Hello Again Everyone!!

After visiting the neighbouring Haeinsa Temple, and knowing a bit about the hermitage’s history, we decided to visit Hongjeam Hermitage. And with the added bonus of knowing that Hongjeam Hermitage is the closest hermitage to Haeinsa Temple, it was a bit of a no brainer.

Hongjeam Hermitage (홍제암) was first built in 1608 for High Priest Samyeong by King Seonje. The King did this in appreciation for the Buddhist priest’s contribution in defending the country from the Japanese during the Imjin Invasion of 1592 by raising a Buddhist monks army. The famous priest would spend the remaining years of his life at Hongjeam Hermitage. And when he died a stupa and stele were made in 1610. The biography of the great priest is written on his stele, and the adjacent hillside stupa contains the sarira (remains) of Samyeong. Stupidly, the stele was damaged by the Japanese police chief in Hapcheon during Japanese colonial rule in 1943. Fortunately, it was repaired in 1958.

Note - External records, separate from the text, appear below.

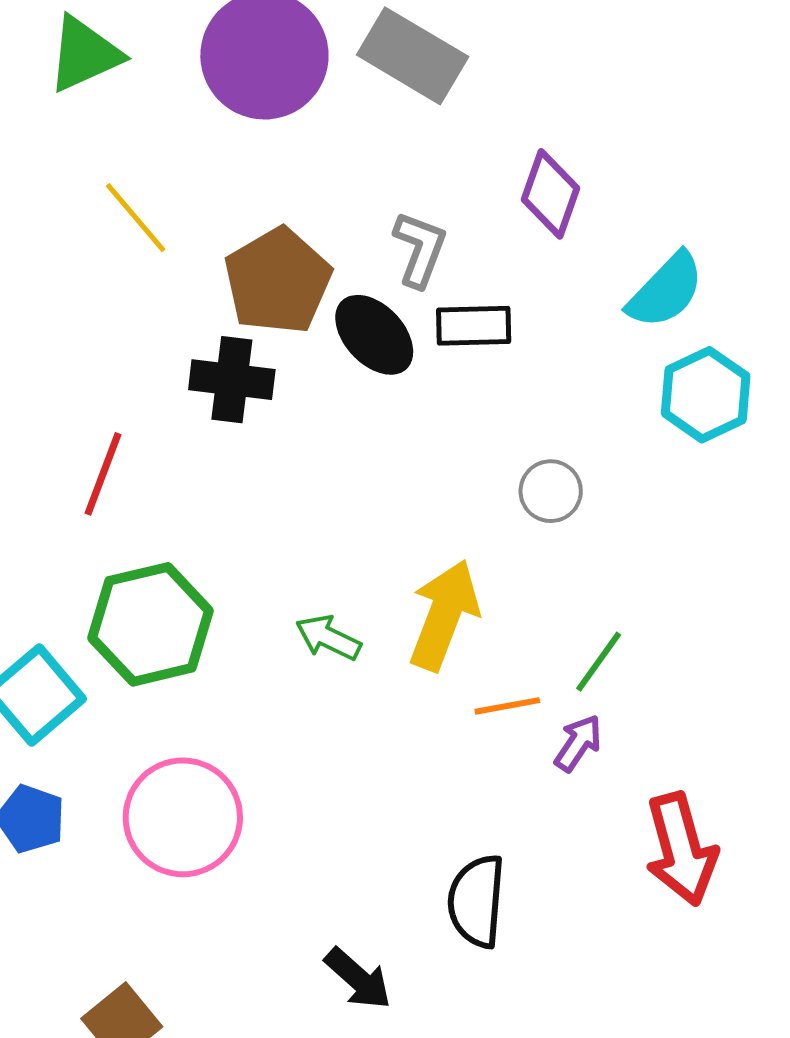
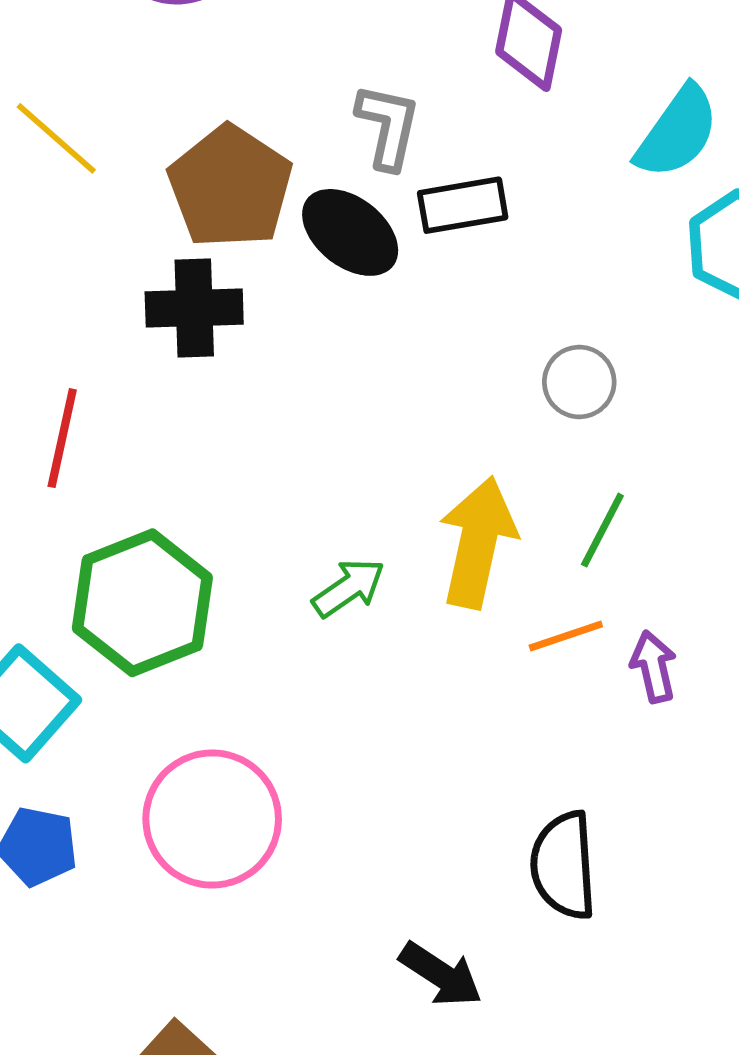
green arrow: (328, 638) -> (349, 588), turned 128
green line: (599, 662) -> (602, 530), moved
purple arrow: (578, 743) -> (654, 667), turned -38

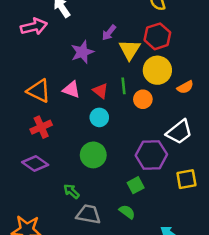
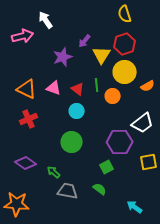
purple diamond: (35, 163) -> (26, 163), moved

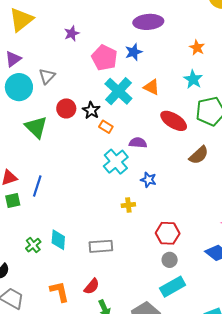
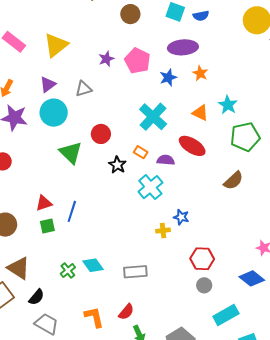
orange star: (197, 48) -> (200, 73), moved
pink pentagon: (104, 58) -> (137, 61), moved
gray triangle: (47, 76) -> (84, 89), moved, turned 30
orange triangle: (151, 87) -> (200, 113), moved
black star: (91, 110) -> (117, 165), moved
red ellipse: (174, 121) -> (192, 146), moved
purple semicircle: (138, 143) -> (166, 160), moved
blue star: (148, 180) -> (181, 217), moved
cyan diamond: (58, 240) -> (93, 265), turned -40
cyan rectangle: (173, 287) -> (226, 315), moved

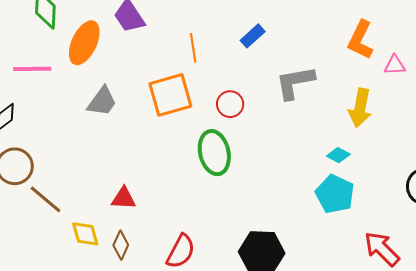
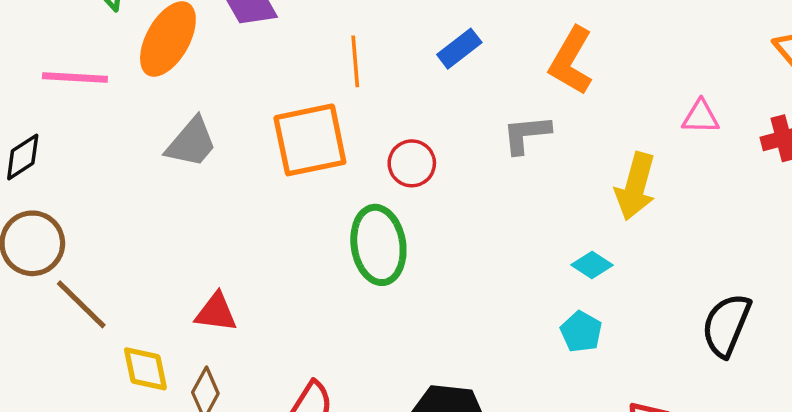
orange L-shape: (361, 40) -> (571, 61), moved
gray L-shape: (295, 82) -> (526, 134), size x0.7
cyan pentagon: (335, 194) -> (581, 332), size x0.6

Inside the main hall are portraits of High Priest Samyeong, as well as Seosan and Yongkyu, who helped aid in the defence of Korea against the Japanese. The hermitage has been rebuilt seven times throughout the years; the most recent being 1979, when the hermitage was completely dismantled under the patronage of then president, Bak Chung Hee.

When you first approach the hermitage from Haeinsa, you’ll come across the area of the hermitage that houses a row of nine stupas and steles  with the turtle based stele in the centre that belongs to Sa-myeong’s. You’ll easily be able to recognize it because the body of the stele has been broken at the centre into four pieces. Amazingly, it was able to be repaired. To the right of this courtyard, and up a set of stairs, is another hillside courtyard that houses the remains of Samyeong inside the larger sized stupa. This hillside cemetery (budowon) overlooks Haeinsa Temple.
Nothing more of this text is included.